ExcitedStates / qfit-3.0

qFit: Automated and unbiased multi-conformer models from X-ray and EM maps.
MIT License
34 stars 11 forks source link

BIC looping values #329

Closed stephaniewankowicz closed 1 year ago

stephaniewankowicz commented 1 year ago

Saulo's initial commit of this line (https://github.com/ExcitedStates/qfit-3.0/commit/32e70b53f3e06ee12a703308fc948678f6f2c162) specifically described this as "Loopy BIC implementation for qfit segment". qfit-3.0/qfit/qfit.py

Line 941 in 32e70b5

loop_range=[0.3, 0.25, 0.2, 0.16, 0.14, 0.12]) As you can see, first number was tweaked, and then the last number was dropped in https://github.com/ExcitedStates/qfit-3.0/commit/ec95fa98c31a5d1cc7678b6b4430e66ff726ac64 (presumably memory considerations?), but it hasn't changed since then. (Note also that this commit has 'fixed inconsistencies' in its title!)

a) Does anyone (probs best to ask @sauloho himself!) know why these numbers were chosen different in the loop implementation ? b) Is there a reason that we need consistency here?

Presently, I'm in favour of leaving it as it is, until either (i) we know why it is, or (ii) we can show that this change improves things.

Additionally, it does not make sense to have 0.4 or some other numbers in the looping.

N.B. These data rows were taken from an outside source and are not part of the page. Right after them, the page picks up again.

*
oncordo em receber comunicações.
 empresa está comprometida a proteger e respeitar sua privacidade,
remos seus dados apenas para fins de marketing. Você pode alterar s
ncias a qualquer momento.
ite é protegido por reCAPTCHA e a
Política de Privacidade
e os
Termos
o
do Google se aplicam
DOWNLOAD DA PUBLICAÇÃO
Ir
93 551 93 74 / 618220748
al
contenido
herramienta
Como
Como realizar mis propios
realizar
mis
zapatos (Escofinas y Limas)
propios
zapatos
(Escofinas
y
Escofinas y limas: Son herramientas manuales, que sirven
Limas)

It should be thresholds that would return 1, 2, 3, 4, or 5 conformers (ie 1.0, 0.5, 0.33, 0.25, 0.2).

blake-riley commented 1 year ago

The threshold constraint in MIQP ($t{d{min}}$) is a lower-bound threshold on the occupancy of all conformers, I just want to add my 2ȼ here, and highlight the term "at most" from the paper. $n{conf} \leq 1 / {t{d_{min}}}$. i.e. The thresholds 1.0, 0.5, 0.33, 0.25, 0.2 would return at most 1, 2, 3, 4, or 5 conformers.

In reality, when $t{d{min}}$ = 0.5 (for instance), we tend to get solutions containing 1 conformer with 0.5<ω≤1.0 .

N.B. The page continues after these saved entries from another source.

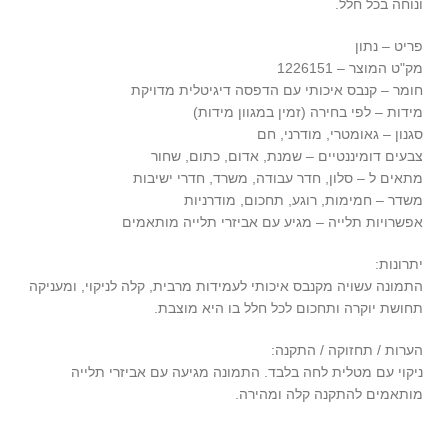
ונוחה בכל חלל.
פריט – נתון
מק"ט המוצר – 1226151
חומר – קנבס איכותי עם הדפסה דיגיטלית מדויקת
מידות – לפי בחירה (זמין במגוון מידות)
סגנון – גאומטרי, מודרני, חם
צבעים דומיננטיים – שמנת, אדום, כתום, שחור
מתאים ל – סלון, חדר עבודה, משרד, חדרי ישיבות
משדר – חמימות, רוגע, תחכום, מודרניות
אפשרויות תלייה – מגיע עם אביזרי תלייה מותאמים
יתרונות:
התמונה עשויה מקנבס איכותי לעמידות מרבית, קלה לניקוי, ומעניקה
תחושת יוקרה ותחכום לכל חלל בו היא מוצבת.
הערות / תחזוקה / התקנה:
ניקוי עם מטלית לחה בלבד. התמונה מגיעה עם אביזרי תלייה
מותאמים להתקנה קלה ומהירה.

Contention In this light, I think the $t{d{min}}$ = 0.4 (and other, non-1/integer values) are quite reasonable. (For reference, this would return at most 2.5, so still 2 conformers).

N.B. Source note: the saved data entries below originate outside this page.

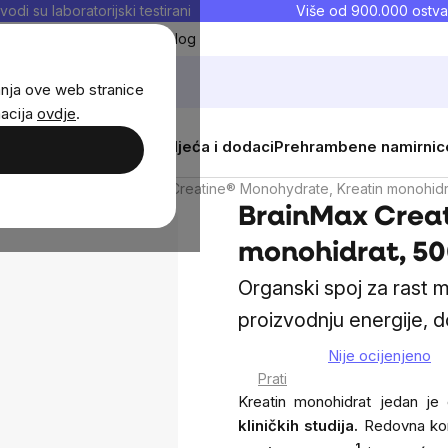
vodi su laboratorijski testirani
Više od 900.000 ostva
Moji favoriti
Blog
anja ove web stranice
macija
ovdje
.
i
Žene
Djeca
Sportska odjeća i dodaci
Prehrambene namirnic
nokiseline
BrainMax Creatine® Monohydrate, Kreatin monohidr
BrainMax Creat
monohidrat, 50
Organski spoj za rast 
proizvodnju energije, 
Nije ocijenjeno
The
Prati
average
Kreatin monohidrat jedan je 
product
kliničkih studija.
Redovna ko
rating
1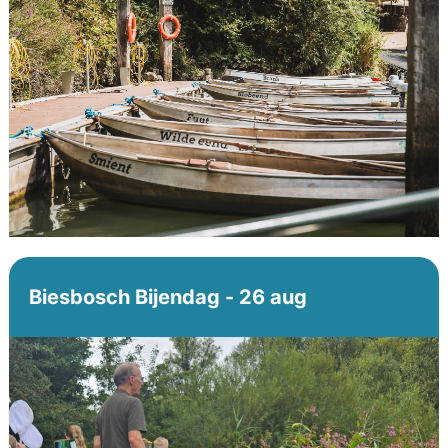
Biesbosch Bijendag - 26 aug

Example (albeit contrived) Imagine a Ser which can occupy two rotamers pointing in opposite directions: one of the directions has the O quite well localized, the other has the O slightly more 'ellipsoidal'. A threshold of 0.5 might give a suboptimal solution, nailing only one of the rotamers with ω={0.6}. A threshold of 0.4 would enable a solution of ω={0.6, 0.4} for two conformers. The threshold of 0.33, could do the {0.6, 0.4} solution, but it might settle on a 'better' solution (improved overall fit to density) of {0.33, 0.33, 0.34}, having split the the 0.6 conformer into two pretty close conformers to cover the 'ellipsoidal' density.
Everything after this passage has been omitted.